Cash and bank balances in the consolidated statements of financial position comprise cash on hand, bank balances and pledged deposits which are readily convertible to known amounts of cash and subject to insignificant risk of changes in value.

For the purposes of consolidated statements of cash flows, cash and cash equivalents excludes any pledged deposits.

Share capital
  2.19  Share capital

Ordinary shares are classified as equity. Incremental costs directly attributable to the issuance of new ordinary shares are deducted against the share capital account.

Earnings per share Earnings per share

The Company presents basic and diluted earnings per share data for its ordinary shares. Basic earnings per share is calculated by dividing the profit or loss attributable to owners of the Company by the weighted-average number of ordinary shares outstanding during the year, adjusted for own shares held, if any.

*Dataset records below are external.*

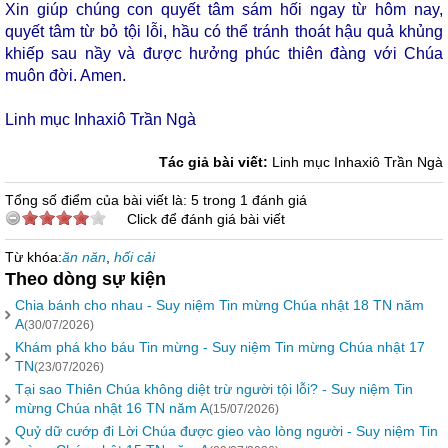
Xin giúp chúng con quyết tâm sám hối ngay từ hôm nay,
quyết tâm từ bỏ tội lỗi, hầu có thể tránh thoát hậu quả khủng
khiếp sau nầy và được hưởng phúc thiên đàng với Chúa
muôn đời. Amen.
Linh mục Inhaxiô Trần Ngà
Tác giả bài viết:
Linh mục Inhaxiô Trần Ngà
Tổng số điểm của bài viết là: 5 trong 1 đánh giá
Click để đánh giá bài viết
Từ khóa:
ăn năn
,
hối cải
Theo dòng sự kiện
Chia bánh cho nhau - Suy niệm Tin mừng Chúa nhật 18 TN năm
A
(30/07/2026)
Khám phá kho báu Tin mừng - Suy niệm Tin mừng Chúa nhật 17
TN
(23/07/2026)
Tại sao Thiên Chúa không diệt trừ người tội lỗi? - Suy niệm Tin
mừng Chúa nhật 16 TN năm A
(15/07/2026)
Quỷ dữ cướp đi Lời Chúa được gieo vào lòng người - Suy niệm Tin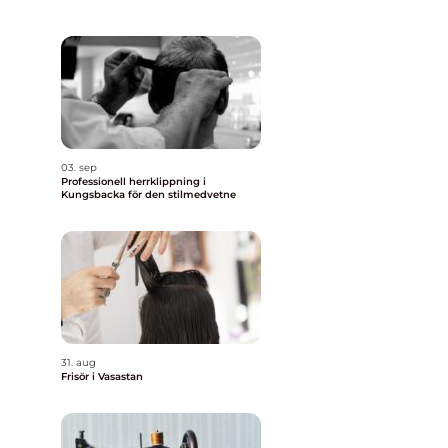
03. sep
Professionell herrklippning i
Kungsbacka för den stilmedvetne
31. aug
Frisör i Vasastan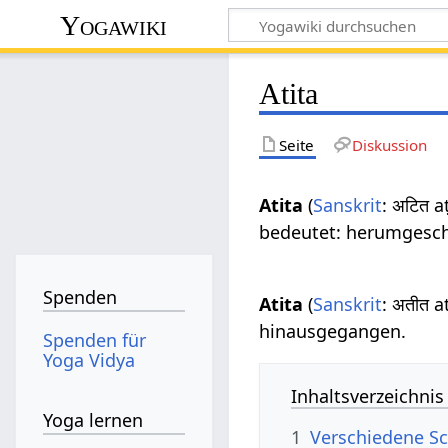
Yogawiki
Atita
Seite
Diskussion
Atita
(
Sanskrit
: अटित a
bedeutet: herumgesch
Spenden
Atita
(
Sanskrit
: अतीत a
hinausgegangen.
Spenden für
Yoga Vidya
Inhaltsverzeichnis
Yoga lernen
1
Verschiedene Sc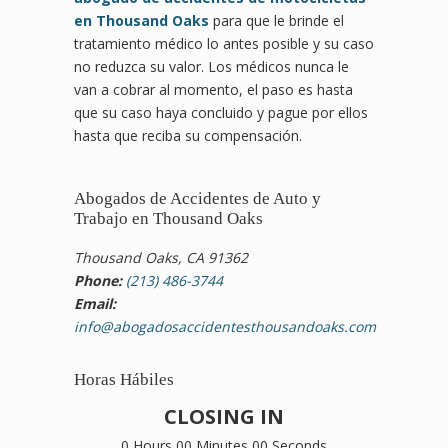
en Thousand Oaks
para que le brinde el
tratamiento médico lo antes posible y su caso
no reduzca su valor. Los médicos nunca le
van a cobrar al momento, el paso es hasta
que su caso haya concluido y pague por ellos
hasta que reciba su compensación.
Abogados de Accidentes de Auto y
Trabajo en Thousand Oaks
Thousand Oaks, CA 91362
Phone:
(213) 486-3744
Email:
info@abogadosaccidentesthousandoaks.com
Horas Hábiles
CLOSING IN
0 Hours 00 Minutes 00 Seconds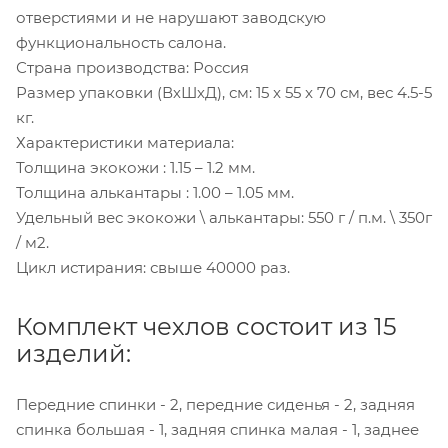
отверстиями и не нарушают заводскую
функциональность салона.
Страна производства: Россия
Размер упаковки (ВхШхД), см: 15 x 55 x 70 см, вес 4.5-5
кг.
Характеристики материала:
Толщина экокожи : 1.15 – 1.2 мм.
Толщина алькантары : 1.00 – 1.05 мм.
Удельный вес экокожи \ алькантары: 550 г / п.м. \ 350г
/ м2.
Цикл истирания: свыше 40000 раз.
Комплект чехлов состоит из 15
изделий:
Передние спинки - 2, передние сиденья - 2, задняя
спинка большая - 1, задняя спинка малая - 1, заднее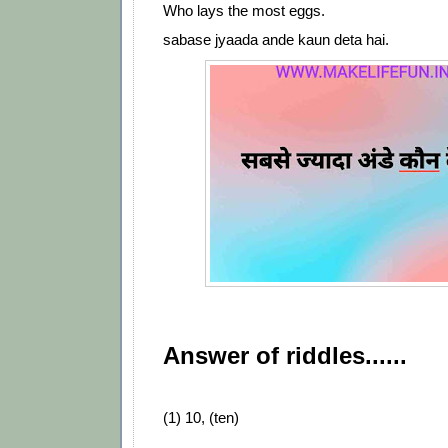
Who lays the most eggs.
sabase jyaada ande kaun deta hai.
Answer of riddles......
(1) 10, (ten)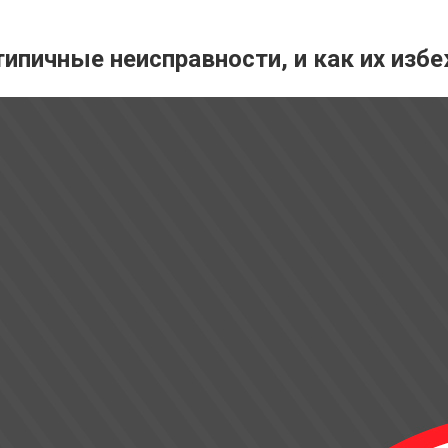
типичные неисправности, и как их изб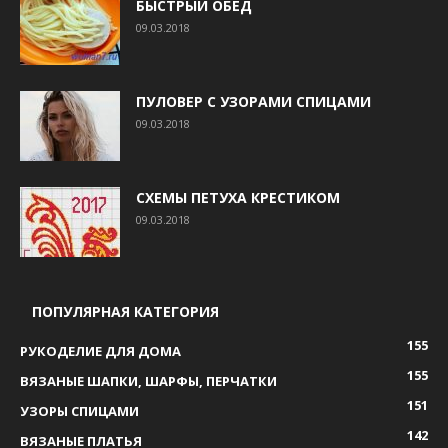
БЫСТРЫЙ ОБЕД
09.03.2018
ПУЛОВЕР С УЗОРАМИ СПИЦАМИ
09.03.2018
СХЕМЫ ПЕТУХА КРЕСТИКОМ
09.03.2018
ПОПУЛЯРНАЯ КАТЕГОРИЯ
155
РУКОДЕЛИЕ ДЛЯ ДОМА
155
ВЯЗАНЫЕ ШАПКИ, ШАРФЫ, ПЕРЧАТКИ
151
УЗОРЫ СПИЦАМИ
142
ВЯЗАНЫЕ ПЛАТЬЯ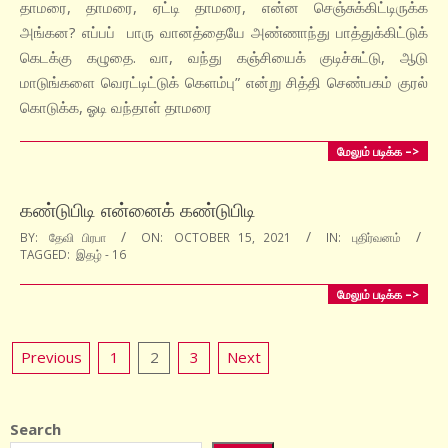
15
தாமரை, தாமரை, ஏட்டி தாமரை, என்ன செஞ்சுக்கிட்டிருக்க
அங்கன? எப்பப் பாரு வானத்தையே அண்ணாந்து பாத்துக்கிட்டுக்
கெடக்கு கழுதை. வா, வந்து கஞ்சியைக் குடிச்சுட்டு, ஆடு
மாடுங்களை வெரட்டிட்டுக் கெளம்பு” என்று சித்தி செண்பகம் குரல்
கொடுக்க, ஓடி வந்தாள் தாமரை
மேலும் படிக்க –>
கண்டுபிடி என்னைக் கண்டுபிடி
2021-
BY:
தேவி பிரபா
ON:
OCTOBER 15, 2021
IN:
புதிர்வனம்
TAGGED:
இதழ் - 16
10-
15
மேலும் படிக்க –>
Posts
Previous
1
2
3
Next
pagination
Search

Diluted earnings per share is determined by adjusting the profit or loss attributable to owner of the Company and the weighted-average number of ordinary shares outstanding, adjusted for own shares held, if any, for the effects of all dilutive potential ordinary shares.

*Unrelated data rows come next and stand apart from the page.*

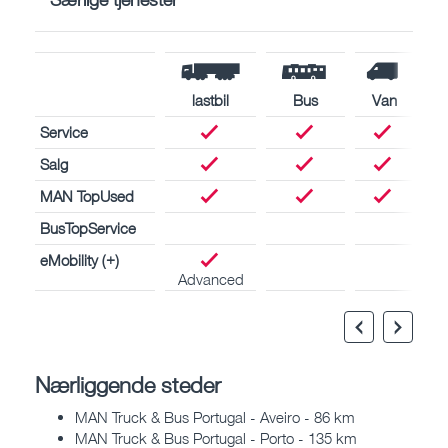
lastbil
Bus
Van
Service
Salg
MAN TopUsed
BusTopService
eMobility (+)
Advanced
Nærliggende steder
MAN Truck & Bus Portugal - Aveiro - 86 km
MAN Truck & Bus Portugal - Porto - 135 km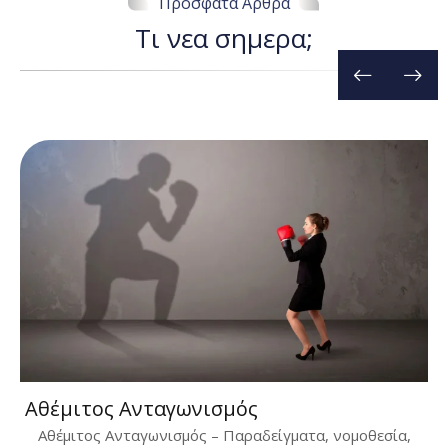
Πρόσφατα Άρθρα
Τ
ι
ν
ε
α
σ
η
μ
ε
ρ
α
;
Αθέμιτος Ανταγωνισμός
Αθέμιτος Ανταγωνισμός – Παραδείγματα, νομοθεσία,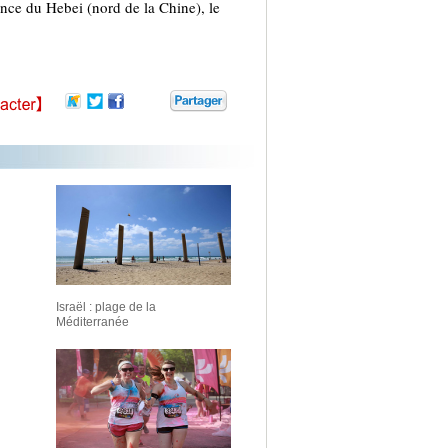
nce du Hebei (nord de la Chine), le
Israël : plage de la
Méditerranée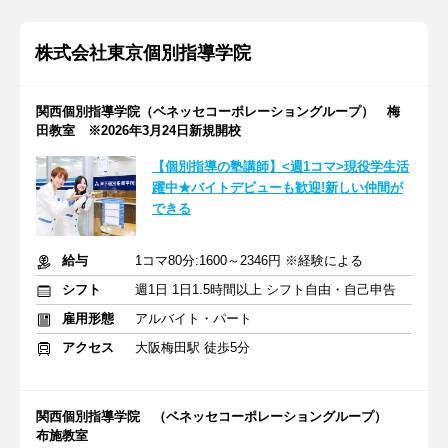
株式会社東京個別指導学院
関西個別指導学院（ベネッセコーポレーショングループ） 梅
田教室 ※2026年3月24日新規開校
【個別指導の塾講師】<週1コマ>現役学生活
躍中★バイトデビューも歓迎!新しい仲間が
できる
給与
1コマ80分:1600～2346円 ※経験による
シフト
週1日 1日1.5時間以上 シフト自由・自己申告
雇用形態
アルバイト・パート
アクセス
大阪梅田駅 徒歩5分
関西個別指導学院 （ベネッセコーポレーショングループ）
布施教室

Related party Related party

A related party is defined as follows:

  (a) A person or a close member of that person’s family is related to the Company if that person:
  (i) Has control or joint control over the Company;
  (ii) Has significant influence over the Company; or
  (iii) Is a member of the key management personnel of the Company or of a parent of the Company.
  (b) An entity is related to the Company if any of the following conditions applies:
  (i) The entity and the Company are members of the same group (which means that each parent, subsidiary and fellow subsidiary is related to the others).
  (ii) One entity is an associate or joint venture of the other entity (or an associate or joint venture of a member of a group of which the other entity is a member).
  (iii) Both entities are joint ventures of the same third party.
  (iv) One entity is a joint venture of a third entity and the other entity is an associate of the third entity.
  (v) The entity is a post-employment benefit plan for the benefit of employees of either the Company or an entity related to the Company. If the Company is itself such a plan, the sponsoring employers are also related to the Company.
  (vi) The entity is controlled or jointly controlled by a person identified in (a).
  (vii) A person identified in (a) (i) has significant influence over the entity or is a member of the key management personnel of the entity (or of a parent of the entity).
  (viii) The entity, or any member of a group of which it is a part, provides key management personnel services to the Company or to the parent of the Company.